Surge in US yields drives emerging markets into a tailspin

04 Oct, 2018

A booming US economy has prompted multiple interest rate rises by the US Federal Reserve this year, boosting the dollar and sending Treasury yields to multi-year peaks.

The MSCI index for emerging currencies fell about 0.6 percent, headed for its worst day since Aug. 13.

Emerging stocks dropped nearly 2 percent, set for their worst day in more than six months led by declines for India's main stock indexes .

Main stock indexes in South Korea, Russia and Turkey all weakened.

"A simple dynamic is playing out in the global economy right now - the US is booming, while most of the rest of the world slows or even stagnates," said HSBC economist Kevin Logan.

"A Federal Reserve that is raising rates to prevent the US economy from overheating is constraining the policy options of countries where financial conditions are tightening and trade tensions intensifying."

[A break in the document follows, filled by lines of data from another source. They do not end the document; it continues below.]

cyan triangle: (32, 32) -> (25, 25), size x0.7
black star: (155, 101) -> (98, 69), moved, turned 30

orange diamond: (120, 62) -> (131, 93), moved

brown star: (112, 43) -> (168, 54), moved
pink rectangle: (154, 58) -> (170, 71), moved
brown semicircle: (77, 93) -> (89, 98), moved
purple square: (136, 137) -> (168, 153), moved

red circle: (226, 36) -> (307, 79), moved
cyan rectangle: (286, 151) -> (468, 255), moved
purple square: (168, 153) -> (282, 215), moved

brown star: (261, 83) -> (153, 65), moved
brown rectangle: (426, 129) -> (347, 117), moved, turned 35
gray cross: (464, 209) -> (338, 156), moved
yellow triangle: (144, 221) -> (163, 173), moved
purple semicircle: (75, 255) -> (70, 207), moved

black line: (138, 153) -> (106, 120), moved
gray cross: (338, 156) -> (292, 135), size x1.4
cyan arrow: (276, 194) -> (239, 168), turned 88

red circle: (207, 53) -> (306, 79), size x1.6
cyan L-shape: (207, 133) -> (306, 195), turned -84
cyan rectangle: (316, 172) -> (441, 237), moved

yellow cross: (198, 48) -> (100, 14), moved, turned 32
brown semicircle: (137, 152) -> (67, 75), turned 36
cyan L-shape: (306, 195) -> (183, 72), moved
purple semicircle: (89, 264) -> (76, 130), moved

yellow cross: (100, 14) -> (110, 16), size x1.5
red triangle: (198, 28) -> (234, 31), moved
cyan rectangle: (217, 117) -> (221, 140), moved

Russia's rouble weakened 0.6 percent, despite oil prices holding near four-year highs.

Britain accused Russian military intelligence of directing a host of cyber attacks aimed at undermining Western democracies by sowing confusion in everything from sport to transport and the 2016 US presidential election.

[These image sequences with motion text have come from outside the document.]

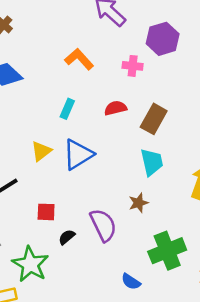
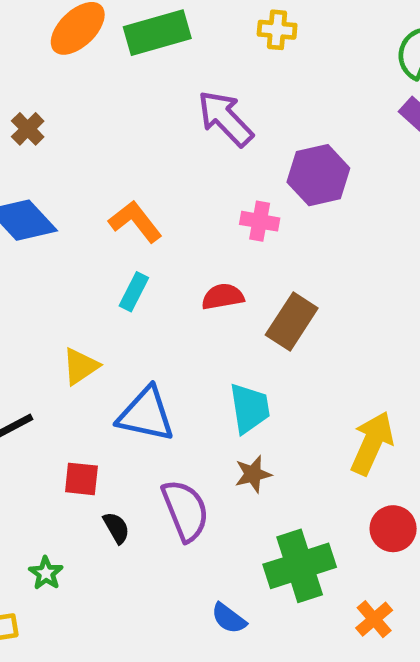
orange L-shape: (79, 59) -> (135, 221), moved
blue triangle: (78, 154) -> (146, 414), moved, turned 40
cyan trapezoid: (152, 162) -> (249, 408), moved
black semicircle: (67, 237) -> (116, 528), turned 96
green star: (30, 264) -> (46, 573), size x0.5

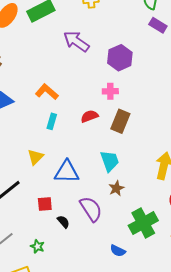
pink cross: (260, 221) -> (110, 91), moved

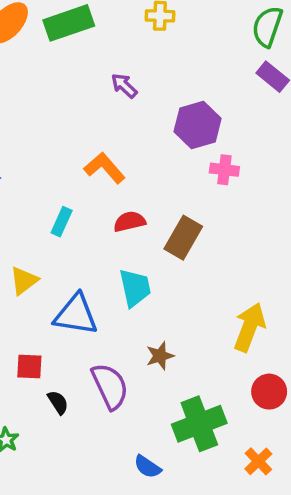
purple arrow: (76, 41) -> (124, 86), size x0.6
pink cross: (110, 91) -> (224, 170), moved
orange L-shape: (47, 92) -> (105, 168), moved
cyan trapezoid: (110, 161) -> (135, 288), moved

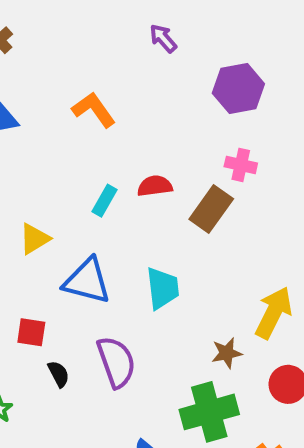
orange L-shape: (105, 168) -> (94, 110), moved
pink cross: (224, 170) -> (241, 165), moved
cyan rectangle: (62, 222) -> (105, 201), moved
cyan trapezoid: (135, 288) -> (163, 288), moved
brown star: (160, 356) -> (227, 353), moved

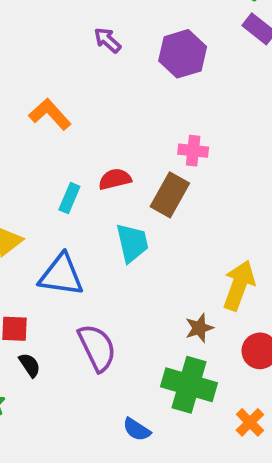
purple hexagon: (238, 88) -> (183, 54), moved
cyan trapezoid: (163, 288) -> (132, 243), moved
black semicircle: (59, 374) -> (30, 365), moved
green cross: (209, 412) -> (189, 385), turned 38

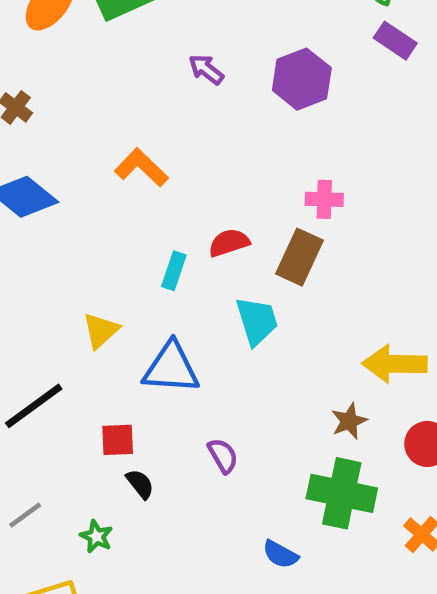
yellow arrow: (239, 285) -> (395, 364), turned -105
purple semicircle: (97, 348) -> (223, 456), size x0.6

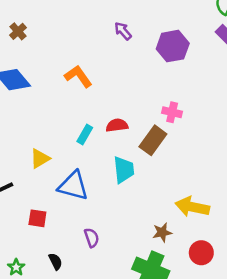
black semicircle: (140, 484) -> (55, 261), moved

"The correlation between rouble and oil has now lessened... it is a bit more tied up with general EM risk sentiment tied into the biggest drivers - any kind of news on the sanctions front," said Paul Fage, senior emerging markets strategist at TD Securities in London.

The Turkish lira continued its slide a day after data showed annual inflation surged to nearly 25 percent in September, its highest level in 15 years.

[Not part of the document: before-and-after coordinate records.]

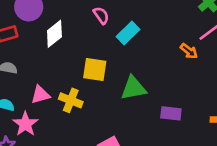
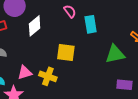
cyan rectangle: (128, 33) -> (91, 24), turned -54
green triangle: (133, 88) -> (115, 54), moved

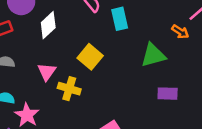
yellow square: (66, 53) -> (90, 57), turned 36
pink triangle: (25, 72) -> (47, 72), moved, turned -35

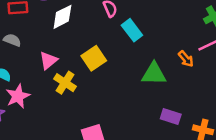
cyan rectangle: (120, 19) -> (132, 30), turned -40
purple rectangle: (168, 94) -> (171, 116), moved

The Indian rupee plumbed record lows to hit 73.8125 to the dollar. Rising oil prices have added to the currency's woes, with investors raising bets that the central bank would hike interest rates on Friday more aggressively than earlier expected.

The losses came despite early intervention by the central bank to stop the rupee from hitting 74 per dollar, a trader said.

Central European currencies also came under pressure against the euro, with Hungary's forint leading losses in the region.

Polish zloty was seen making little headway after the central bank governor Adam Glapinski reaffirmed that he saw no need to change interest rates until the end of 2019. The bank kept borrowing costs at a record low of 1.50 percent on Wednesday.